Locke’s ideas concur with the common believe of self-defense and suggest that governments should set up laws to protect individuals. This illustrates his support of the punishment of all offenders. In my opinion, Locke was more realistic and practical compared to Hobbes as his ideas on justice concur with most of the people’s expectations.
Through his writings, Locke justifies the ownership of private property. He illustrates that it will be inappropriate for a human being to request from other human beings the access to the earth’s resources and notes that in such a situation man will definitely starve.
In Locke’s ideas, the limited resources and the invention of money contributed significantly to the formation of states. This was due to the man’s need to control and manage his scarce resources.
Through the creation of states, governments were formed. Similarly, Locke suggested that the creation of monetary as a means of exchange considerably increased man’s yields. In this regard, man accumulated more wealth and material things (Nozick, 1974).

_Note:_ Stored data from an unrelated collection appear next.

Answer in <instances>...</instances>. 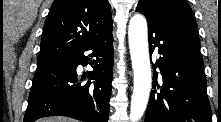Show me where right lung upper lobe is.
I'll return each mask as SVG.
<instances>
[{
	"label": "right lung upper lobe",
	"instance_id": "right-lung-upper-lobe-1",
	"mask_svg": "<svg viewBox=\"0 0 221 122\" xmlns=\"http://www.w3.org/2000/svg\"><path fill=\"white\" fill-rule=\"evenodd\" d=\"M111 31L108 0H55L44 24L38 61L65 57Z\"/></svg>",
	"mask_w": 221,
	"mask_h": 122
}]
</instances>
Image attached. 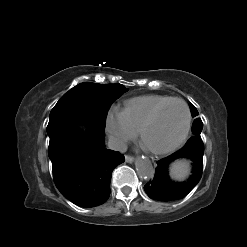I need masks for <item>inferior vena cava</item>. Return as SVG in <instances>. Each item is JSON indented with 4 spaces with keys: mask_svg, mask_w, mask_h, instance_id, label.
I'll return each instance as SVG.
<instances>
[{
    "mask_svg": "<svg viewBox=\"0 0 247 247\" xmlns=\"http://www.w3.org/2000/svg\"><path fill=\"white\" fill-rule=\"evenodd\" d=\"M108 148L114 151L124 153L127 151V144L119 138L110 137L108 140Z\"/></svg>",
    "mask_w": 247,
    "mask_h": 247,
    "instance_id": "1",
    "label": "inferior vena cava"
}]
</instances>
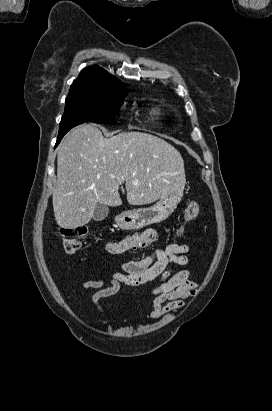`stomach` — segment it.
Returning a JSON list of instances; mask_svg holds the SVG:
<instances>
[{
    "label": "stomach",
    "instance_id": "obj_1",
    "mask_svg": "<svg viewBox=\"0 0 272 411\" xmlns=\"http://www.w3.org/2000/svg\"><path fill=\"white\" fill-rule=\"evenodd\" d=\"M183 190L175 189L151 207L128 210L117 215L116 224L123 230H137L166 220L181 201Z\"/></svg>",
    "mask_w": 272,
    "mask_h": 411
}]
</instances>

In my opinion, Locke’s ideas regarding “state of nature” are more reasonable compared to those of Hobbes. First, Hobbes’ ideas advocate for a violent approach in solving community based issues while Locke advocates for peace and the accommodation of the all the individuals in the society.
Secondly, Locke’s ideas are more applicable than Hobbes’ ideas. Hobbes provides though choices to an individual than Locke. Therefore, in the modern society set up, Locke‘s ideas are significantly acceptable.
Aaron, R. I. (1971). John Locke, (3rd ed.). Oxford: Clarendon Press.
Locke, J., & Laslett, P. (1988). Two treatises of government (Student ed.). Cambridge [England: Cambridge University Press.
Nozick, R. (1974). Anarchy, state, and utopia. New York: Basic Books.